Dusty's config

My dotfiles make use of nix-darwin, but from a Nix standpoint, my approach is impure. The reasons for that are explained in the Rationale section.

The basic steps to provision a new machine are:

1. Power on the machine and go through initial macOS setup.
2. Intel macs only: Reboot into recovery with cmd-R, and set a firmware password.
3. Backup ~/.config.
4. Clone this repo and rename to ~/.config.
5. Check the current default for system.stateVersion and update the value.
6. Install Homebrew via /bin/bash -c "$(curl -fsSL https://raw.githubusercontent.com/Homebrew/install/HEAD/install.sh)".
7. Run the Lix installer via curl -sSf -L https://install.lix.systems/lix | sh -s -- install (or use the Determinate Systems Nix installer).
8. Manually give full disk access to the terminal you're using via System Settings > Privacy & Security > Full Disk Access (this is necessary to set universalaccess settings like reduceTransparency).
9. Edit the variables in ~/.config/nix-darwin/flake.nix to reflect your username, system, etc.
10. Perform initial install with nix run nix-darwin --experimental-features "nix-command flakes" -- switch --flake ~/.config/nix-darwin --impure.
11. Subsequent changes are activated via darwin-rebuild switch --flake ~/.config/nix-darwin --impure.
12. Run post-install.sh to set system settings not available via nix-darwin.
13. Manually (ouch) install any GUIs not available via Nix, Homebrew, or the Mac App Store.
14. Manually (ouch) adjust settings for GUIs not configured by Nix.
15. Update the packages with nix flake update ~/.config/nix-darwin, followed by darwin-rebuild switch, as above.
16. Lix can be updated by editing the input URL in ~/.config/nix-darwin/flake.nix.

Rationale

Everyone has their own solutions to machine setup: atomic operating systems, NixOS, containers.

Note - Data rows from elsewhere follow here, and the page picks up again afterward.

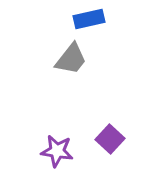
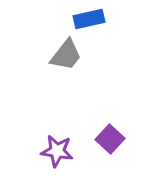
gray trapezoid: moved 5 px left, 4 px up
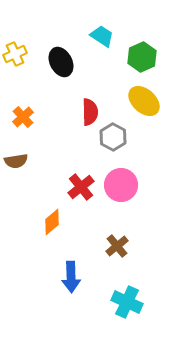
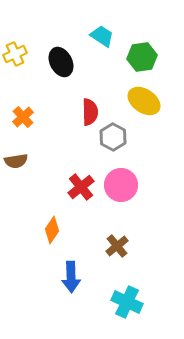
green hexagon: rotated 16 degrees clockwise
yellow ellipse: rotated 8 degrees counterclockwise
orange diamond: moved 8 px down; rotated 16 degrees counterclockwise
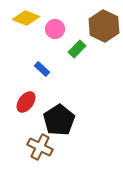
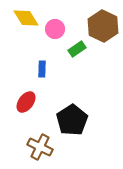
yellow diamond: rotated 36 degrees clockwise
brown hexagon: moved 1 px left
green rectangle: rotated 12 degrees clockwise
blue rectangle: rotated 49 degrees clockwise
black pentagon: moved 13 px right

We have a lot of tooling aimed at helping to set up a 'development environment,' but there is much less tooling aimed at setting up the entire computer.

• Atomic operating systems are focused more on allowing rollbacks than initial setup.
• NixOS solves the setup problem, but introduces significant hardware/driver obstacles that aren't present on macOS.
• Containers don't handle GUIs and OS/desktop settings very well (nor are they native on macOS).

The biggest hurdle is getting GUIs installed and configured:

• Some GUIs are available as Nix packages
• Some GUIs are available as Homebrew casks
• Some GUIs are only available on the Mac App Store
• Some GUIs are not available via any of the above methods
• Only a small subset of the GUIs store settings in a text file

Given all of the above, a truly reproducible environment is not going to be possible on macOS. Because of that, my approach is to avoid the indexing/Spotlight pain that comes from installing GUIs in a special Nix Apps directory, and instead default to installing via Homebrew casks, allowing these apps to update themselves.